My state-wide teaching tour continues next Monday, March 12, 2012, 6:30 p.m. at the Edmond Library in Edmond, OK.
My class, “Fight the Internet Bad Guys and Win!” will teach you how to defeat the Internet bad guys who want to mess with your life. The class is free, one night only, and will last about 90 minutes. If you use a computer, you should attend. Visit my website for more details.
One section of the class is devoted to passcode-protecting your computer. Passcode-protecting your computer is done in layers; layers that the bad guys have to deal with, one layer at a time, like peeling layers off an onion. The idea is that the bad guys will decide you and your security layers are too much of a hassle, and will move on to mess with easier targets.
Last week, I discussed in this column how to passcode-protect your computer, locking out anyone who does not know your login passcode. Passcode-protecting the screensaver is Layer Two of this security onion; passcode-protecting the default Administrator account in Windows XP is Layer Three.
There remains, however, a way that crafty bad guys can hack around these layers of passcode protection, using a tool known as a “bootdisk.” Read on, and I will explain how to plug the bootdisk security hole and add Layers Four and Five to your passcode security onion.
When you first turn on your computer, it starts looking for a disk drive to “boot” to. The computer term “boot” is short for “bootstrap,” from the phrase, “to pull oneself up by one’s bootstraps;” strange, but true. During the boot process, the computer looks for a disk drive that contains operating system software, so it can “pull itself up” into a usable state.
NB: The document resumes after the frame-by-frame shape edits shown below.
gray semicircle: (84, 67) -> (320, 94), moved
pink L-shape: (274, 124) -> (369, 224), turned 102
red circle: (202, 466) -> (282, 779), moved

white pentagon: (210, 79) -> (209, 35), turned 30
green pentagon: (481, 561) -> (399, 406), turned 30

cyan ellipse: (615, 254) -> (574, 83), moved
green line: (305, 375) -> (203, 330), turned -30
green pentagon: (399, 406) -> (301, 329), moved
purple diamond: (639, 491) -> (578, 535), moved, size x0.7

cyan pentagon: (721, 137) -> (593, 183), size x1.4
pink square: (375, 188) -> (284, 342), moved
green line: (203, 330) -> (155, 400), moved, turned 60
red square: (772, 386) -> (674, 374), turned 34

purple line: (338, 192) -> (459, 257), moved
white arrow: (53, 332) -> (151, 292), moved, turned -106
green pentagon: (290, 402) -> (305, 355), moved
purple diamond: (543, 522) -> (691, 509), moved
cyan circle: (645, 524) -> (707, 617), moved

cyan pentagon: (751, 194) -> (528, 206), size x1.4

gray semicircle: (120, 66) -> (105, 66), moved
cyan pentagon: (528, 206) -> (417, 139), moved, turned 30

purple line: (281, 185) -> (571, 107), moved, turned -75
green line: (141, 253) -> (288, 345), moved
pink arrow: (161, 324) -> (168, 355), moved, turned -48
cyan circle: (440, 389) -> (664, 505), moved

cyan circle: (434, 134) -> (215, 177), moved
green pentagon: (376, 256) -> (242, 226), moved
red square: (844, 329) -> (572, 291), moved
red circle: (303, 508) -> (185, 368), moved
Once the computer has “booted up,” you have a machine that can perform normal, useful tasks.
Most folks don’t know it, but you can choose which disks and operating systems your computer will boot to; it doesn’t have to be your usual hard drive/Windows combination. You can tell your computer to boot to other disk devices, as well, such as a CD, DVD, flash drive or external hard drive. As long as the device contains a compatible operating system, your computer can boot too it.
The ability to boot a computer to different devices is what makes the login passcode hack possible. You simply turn the computer on and tell it to boot to a specially-crafted CD or flash drive that you have made, rather than the usual internal hard drive. Once the computer has booted to your special passcode-hacking disk, you have complete control of the computer, including control of its internal hard drive.
After gaining control of the computer, you locate and edit the passcode file on the computer’s regular hard drive, and, bam, you have just hacked around Layers One, Two and Three of the computer’s passcode-protection system. I’ve done this many times for customers who’ve forgotten their login passcode. Sneaky, huh?
To prevent this type of passcode hacking, you need to do two things: (1) change the settings in the system BIOS, disabling the computer’s ability to boot to anything except your normal hard drive, and (2) passcode-protect the system BIOS, so your changes can’t be undone.
First, you need to access the system BIOS (Basic Input-Output System). This is done by pressing a certain key while the computer is first turning on; with many computers, it’s the Delete key, on Dell machines, it’s F2. You may need to find out which key relates to your specific computer. If the computer loads Windows, you have waited too long to press the BIOS key, or you are pressing the wrong key. Shut down your computer and try again.
Once you are in the BIOS (sometimes called, “System Setup”), you will need to use the keyboard’s arrow keys to move around. Locate your computer’s boot sequence and set the computer not to boot to anything but the primary hard drive. Next, find the Security function that lets you set a BIOS passcode. You may have to do a little Google research to learn more about your system’s BIOS settings, as they can vary from machine to machine. The BIOS passcode setting is there, though, so keep looking until you find it.
This passcode does not need to be long and complex; eight characters or less, simple letters and numbers will do. You do not, however, want to forget this passcode, so write it down and store it in a secure location. Exit the system BIOS, saving your changes, and you’re done.
You have now added Layers Four and Five to your passcode security onion. Hacking around these layers is difficult, and all but the most determined bad guys will give up at this point, moving on to easier targets. Computer passcode protections beyond this point are best moved into the realm of hard drive encryption, a subject beyond the scope of this single column.